Maybe he could be such a dope.

“Do you think it’s possible that you were the only one who was careful, Charley?” I asked.

“I considered that,” he went on. “But Lakin was very sure, and she told me right up front, she didn’t want children right away.”

“And naturally you thought she was on the level. . . .”

“I had no reason not to.”

“Maybe you were the first man who’d treated her like a real person, and she didn’t want to let you go. Maybe she started out feeling one way, and things changed. Maybe that’s why she waited four months to tell you she was . . . I mean, Charley, it doesn’t take a reasonably intelligent person four months to figure out that she’s pregnant.”

“She wanted to be certain.”

“She wanted to be abortionproof,” I said flatly, simultaneously hearing myself, my jaded-bitch self, as I must have sounded to him. “She wanted you two to get married, I think.”

“Well, that wasn’t possible.”

“Right.”

“Nothing had changed. I mean, we had a friendship that was fun, but it wasn’t intended to be a partnership. I didn’t want that with Lakin. We didn’t have . . .”

“What? Shared values?”

“No, we did have shared values. We still do.”

“Well?”

“Well, we didn’t have the makings of the lifelong conversation, and . . . well, this sounds ridiculous, but she didn’t want kids. And I do. More than one. So I knew that we could enjoy each other for a while. . . .”

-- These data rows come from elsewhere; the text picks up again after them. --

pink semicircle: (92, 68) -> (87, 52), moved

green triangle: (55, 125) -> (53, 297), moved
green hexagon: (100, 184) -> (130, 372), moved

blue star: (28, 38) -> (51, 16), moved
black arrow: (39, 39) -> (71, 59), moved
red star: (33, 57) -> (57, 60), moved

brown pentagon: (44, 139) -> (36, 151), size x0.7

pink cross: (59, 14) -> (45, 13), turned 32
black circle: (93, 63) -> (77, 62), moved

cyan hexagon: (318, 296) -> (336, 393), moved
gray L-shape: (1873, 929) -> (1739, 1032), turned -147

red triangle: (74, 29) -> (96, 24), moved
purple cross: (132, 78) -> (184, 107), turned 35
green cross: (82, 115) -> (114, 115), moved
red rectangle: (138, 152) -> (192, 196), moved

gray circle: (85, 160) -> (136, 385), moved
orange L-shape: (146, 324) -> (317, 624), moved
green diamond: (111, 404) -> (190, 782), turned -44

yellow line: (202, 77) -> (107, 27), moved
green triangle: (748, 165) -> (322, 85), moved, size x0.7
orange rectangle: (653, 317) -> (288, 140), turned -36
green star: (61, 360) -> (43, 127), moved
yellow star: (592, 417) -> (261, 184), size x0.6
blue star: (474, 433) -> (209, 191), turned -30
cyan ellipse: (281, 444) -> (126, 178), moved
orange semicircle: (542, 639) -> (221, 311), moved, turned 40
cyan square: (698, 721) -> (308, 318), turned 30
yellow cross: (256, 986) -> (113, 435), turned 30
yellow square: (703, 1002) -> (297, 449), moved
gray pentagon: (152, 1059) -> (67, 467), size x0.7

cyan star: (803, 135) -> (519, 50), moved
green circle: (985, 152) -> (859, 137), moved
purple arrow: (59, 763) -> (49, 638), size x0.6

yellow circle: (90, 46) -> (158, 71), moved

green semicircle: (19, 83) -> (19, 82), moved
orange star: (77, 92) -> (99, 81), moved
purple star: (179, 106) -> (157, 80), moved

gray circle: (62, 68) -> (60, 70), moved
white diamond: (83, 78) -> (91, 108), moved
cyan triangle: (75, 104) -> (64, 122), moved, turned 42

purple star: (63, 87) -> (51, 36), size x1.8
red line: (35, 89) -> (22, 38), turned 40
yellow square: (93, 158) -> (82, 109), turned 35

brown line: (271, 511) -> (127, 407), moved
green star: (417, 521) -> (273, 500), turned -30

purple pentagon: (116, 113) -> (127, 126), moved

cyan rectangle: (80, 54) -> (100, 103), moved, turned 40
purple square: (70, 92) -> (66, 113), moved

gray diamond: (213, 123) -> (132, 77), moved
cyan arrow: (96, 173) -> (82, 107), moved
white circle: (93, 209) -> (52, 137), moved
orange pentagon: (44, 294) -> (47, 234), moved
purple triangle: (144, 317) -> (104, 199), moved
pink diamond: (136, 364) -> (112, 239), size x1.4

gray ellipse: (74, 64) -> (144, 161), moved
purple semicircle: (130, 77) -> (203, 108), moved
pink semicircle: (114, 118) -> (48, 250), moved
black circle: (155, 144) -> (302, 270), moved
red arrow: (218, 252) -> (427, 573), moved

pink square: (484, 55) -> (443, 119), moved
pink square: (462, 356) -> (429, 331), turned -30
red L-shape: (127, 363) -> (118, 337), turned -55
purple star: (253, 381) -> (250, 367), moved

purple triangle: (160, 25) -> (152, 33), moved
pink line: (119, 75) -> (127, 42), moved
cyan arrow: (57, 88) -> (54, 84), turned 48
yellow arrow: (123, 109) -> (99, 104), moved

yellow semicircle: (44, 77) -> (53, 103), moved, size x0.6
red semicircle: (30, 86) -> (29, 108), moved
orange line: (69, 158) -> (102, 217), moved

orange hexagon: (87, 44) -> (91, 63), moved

“But she had a kid, Charley. Your kid.”

“She didn’t want to. She didn’t plan to—”

“So far as you know.”

“So far as I know. She’s a good mother, but that’s not the same thing as wanting it, having it be something that’s got to be part of your life no matter what. Which is more like how I feel.”

“Are you in touch with the child?”

“Anne,” said Charley, slowly setting down his chopsticks and pushing up his bandanna to reveal the band of white that neatly framed his gardener’s tan. “I love my daughter. I support my daughter. I visit my daughter. Because I didn’t have a lifelong relationship with her mother, at least of one kind, doesn’t mean I don’t want to have one with my daughter. I might have other children someday. I expect to. And I’ll want to raise them with a woman I love. But she will always be my firstborn.”

“What’s her name?”

“Her name is Claude.”

“Claude.”

“It’s Claude. Because Lakin’s last name is Monet. You might think that sounds like a joke. Actually, I didn’t think it up myself, but I like it now.”

As I got up, he reached out in a kind of courtly, other-century way and guided my elbow. Stuffed and restless, I felt hanging in the air something in need of an apology, and I made a stab at one, which Charley waved away. I found myself wondering what had really gone on between Charley and Lakin, and I didn’t mean their cheerful, dumb-sounding friendship.

What I was thinking about was . . . the obvious.

We didn’t talk during the rest of the ride, and I left for the office as soon as the tire of his truck kissed the curb in front of my house. The rest of the day turned out to be a real pen-chewer, in which nothing got done.